Saat masuk ke ruangan kepala sekolah, Faran melihat Warna tengah berdebat dengan Ema. Di tangannya ada satu kantong berisi barang-barang hasil razia milik teman-teman sekelasnya. Juga tabung obat yang selama ini ia konsumsi. Sementara itu, di singgasananya, Juan tampak memperhatikan kedua guru itu tanpa ingin menyela pembicaraan. Hanya diam, menunggu keduanya menyuarakan pendapat masing-masing sebelum ia mengambil kesimpulan.

"Bu Warna enggak punya lagi alasan buat mempertahankan anak ini di Yuasa. Dia benar-benar sudah keterlaluan. Enggak mau ngaku sebagai pecandu, dia justru mukulin siswa lain sampai babak belur. Dan sialnya, itu tepat di depan mata saya! Harusnya, hukumannya bahkan lebih berat dari drop out. Kita harus bawa anak ini ke kantor polisi!" Junaedi bersungut-sungut penuh amarah. Beberapa kali ia mendorong-dorong kepala Faran.
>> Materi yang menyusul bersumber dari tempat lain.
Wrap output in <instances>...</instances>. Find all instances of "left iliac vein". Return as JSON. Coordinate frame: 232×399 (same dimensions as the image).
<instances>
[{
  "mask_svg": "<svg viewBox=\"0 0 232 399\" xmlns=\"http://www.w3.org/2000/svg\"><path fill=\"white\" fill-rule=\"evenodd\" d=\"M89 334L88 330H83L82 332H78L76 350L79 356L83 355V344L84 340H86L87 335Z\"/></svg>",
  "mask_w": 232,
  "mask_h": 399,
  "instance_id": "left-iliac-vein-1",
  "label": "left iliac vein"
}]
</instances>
Mendengar pengakuan Junaedi, Warna menatap Faran dengan sorot tak percaya. Tak percaya sebab ada bagian lain yang baru saja ia lewatkan. "Bener, Faran?" tanya Warna sangsi. Ia menahan tangan Junaedi yang hendak memukul kepala Faran.
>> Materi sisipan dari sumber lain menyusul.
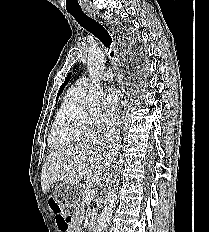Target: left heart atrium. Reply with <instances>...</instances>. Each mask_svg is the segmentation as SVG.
Listing matches in <instances>:
<instances>
[{
	"mask_svg": "<svg viewBox=\"0 0 209 232\" xmlns=\"http://www.w3.org/2000/svg\"><path fill=\"white\" fill-rule=\"evenodd\" d=\"M119 99H120L119 93L115 88L107 89L102 98V104L104 109L108 113L114 112L117 108Z\"/></svg>",
	"mask_w": 209,
	"mask_h": 232,
	"instance_id": "left-heart-atrium-1",
	"label": "left heart atrium"
}]
</instances>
"Faran mungkin salah, tapi melakukan tindak fisik seperti itu bukan hal yang harus dilakukan oleh seorang guru!"

"Bu Warna ini guru BK, tapi kenapa selalu bersikap seperti ini?!"

"Justru karena saya guru BK. Saya sedang berusaha memahami semua anak-anak saya, tapi Pak Juned dan Bu Ema sudah mendorong saya jatuh bahkan di langkah pertama saya."

"Bu Warna ini terlalu lamban. Tidak sigap bertindak makanya anak-anak bandel seperti Faran ini semakin kurang ajar."

"Anak-anak kurang ajar itu wajar karena mereka masih belajar. Tapi, pengajar yang kurang ajar, apa masih pantas dibilang pengajar?" Kata-kata sarkasme Warna lolos. Kesal, si Guru BK mulai menaikan nada suaranya. Tak lagi peduli dengan Juan yang masih bungkam di tempatnya.

Faran tampak tak sepenuhnya mendengar perdebatan Warna dengan guru-gurunya sebab seluruh fokusnya kini terpusat ke arah Juan. Lantas setelah beberapa detik melepas tatap sengit si kepala sekolah, Faran beranjak dari tempatnya. Ia tidak perlu menunggu keputusan apa pun dari Juan sebab ia yakin sebanyak apa pun ia membela, sebanyak apa pun Warna mempertahankannya, ia akan tetap berakhir saat ini.